Data-driven, predictive technologies continue to gain relevance in global development. Artificial intelligence (AI) and machine learning can improve targeting of limited resources, inform more effective interventions, and increase efficiencies through automation. In global health, for example, machine-learning approaches are enabling more precise identification of and support for the patients most likely to miss critical follow-up visits, improving program performance. At the same time, global stakeholders are increasingly calling attention to AI ethics. In the last year, GSMA launched its AI Ethics Playbook, Google.org highlighted responsible AI in its $25 million investment (AI for the Global Goals), and UNESCO adopted the world’s first global agreement on Ethics of AI. This focus on ethics is well-founded. Applications of AI from credit scoring and medical diagnostics to facial recognition have been fraught with biased outcomes, opaque processes, and claims of unjust surveillance. As use of AI extends into low- and middle-income countries (LMICs), the potential for similar harm is high.
One such risk in predictive technologies is the unintended introduction of bias. The phenomenon of algorithmic bias, for instance, shows that systematic differences in the data used to train machine learning models and AI-based tools readily introduce bias into their results. In the field of digital health, this dynamic can manifest through ‘health data poverty’ which refers to the inability of individuals, groups, or regions to benefit from new technologies that are built with datasets in which they are underrepresented. For example, diagnostic models for skin cancer developed predominantly from images of light-skinned male patients fail to diagnose darker skin types with similar accuracy. Bias can also be introduced by the decisions made during the design of AI models. In global development, this is made worse by the concentration of AI expertise in relatively few, high-income countries. This means AI models are often designed by individuals with little contextual understanding of the environment in which data is collected and where an AI application is likely to be used. This increases the risk of codifying bias that those more familiar with the local context could recognize and mitigate. Finally, once AI models are developed, failure to measure, report, and critically interpret model performance can also miss opportunities to reduce the negative impact of model bias.

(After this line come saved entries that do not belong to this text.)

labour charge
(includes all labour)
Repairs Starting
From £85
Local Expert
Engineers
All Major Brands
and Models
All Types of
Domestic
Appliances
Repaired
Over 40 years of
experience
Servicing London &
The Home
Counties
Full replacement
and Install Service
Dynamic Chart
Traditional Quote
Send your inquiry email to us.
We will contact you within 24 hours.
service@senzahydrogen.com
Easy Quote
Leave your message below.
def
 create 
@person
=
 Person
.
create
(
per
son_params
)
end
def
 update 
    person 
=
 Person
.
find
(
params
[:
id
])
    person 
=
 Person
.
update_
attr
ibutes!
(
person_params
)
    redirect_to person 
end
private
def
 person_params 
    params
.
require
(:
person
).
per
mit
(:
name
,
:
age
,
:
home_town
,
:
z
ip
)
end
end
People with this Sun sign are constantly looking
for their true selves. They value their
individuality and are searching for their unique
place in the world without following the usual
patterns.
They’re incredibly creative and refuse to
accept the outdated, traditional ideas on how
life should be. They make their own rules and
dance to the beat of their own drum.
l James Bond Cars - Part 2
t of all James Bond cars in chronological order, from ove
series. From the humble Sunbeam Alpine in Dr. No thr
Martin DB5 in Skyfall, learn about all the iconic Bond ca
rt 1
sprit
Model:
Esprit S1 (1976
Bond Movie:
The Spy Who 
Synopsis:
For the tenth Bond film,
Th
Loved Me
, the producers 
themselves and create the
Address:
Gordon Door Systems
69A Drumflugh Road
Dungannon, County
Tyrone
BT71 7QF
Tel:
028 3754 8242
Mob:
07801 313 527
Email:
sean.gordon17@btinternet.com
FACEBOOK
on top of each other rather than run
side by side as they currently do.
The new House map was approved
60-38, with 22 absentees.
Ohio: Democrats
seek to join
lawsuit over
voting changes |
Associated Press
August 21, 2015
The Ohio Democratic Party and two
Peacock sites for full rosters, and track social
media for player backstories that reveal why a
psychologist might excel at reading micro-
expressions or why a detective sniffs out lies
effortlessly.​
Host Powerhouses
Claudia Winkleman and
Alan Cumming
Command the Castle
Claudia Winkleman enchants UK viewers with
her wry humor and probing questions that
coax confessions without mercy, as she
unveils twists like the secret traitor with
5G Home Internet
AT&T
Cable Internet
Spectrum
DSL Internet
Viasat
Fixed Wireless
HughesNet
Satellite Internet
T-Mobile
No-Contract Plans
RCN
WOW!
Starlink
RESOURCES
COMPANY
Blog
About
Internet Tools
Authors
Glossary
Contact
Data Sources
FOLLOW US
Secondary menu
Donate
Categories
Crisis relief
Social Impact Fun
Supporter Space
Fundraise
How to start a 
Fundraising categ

Encouragingly, the global community is responding. Global donors are collaborating to increase availability of representative datasets for LMICs. Academic institutions, governments, private sector, and civil society organizations are developing and using principles, frameworks, toolkits, and guides. These help both developers and users of predictive models to proactively identify and mitigate risks. New challenges and funding opportunities are further incentivizing the development of AI approaches that prioritize responsible AI. As the global development community continues to apply AI in its work, the safeguards of representative data sets, inclusion of local stakeholders, and collective commitment to responsible use can help accelerate equitable progress towards achieving some of the most challenging global development goals.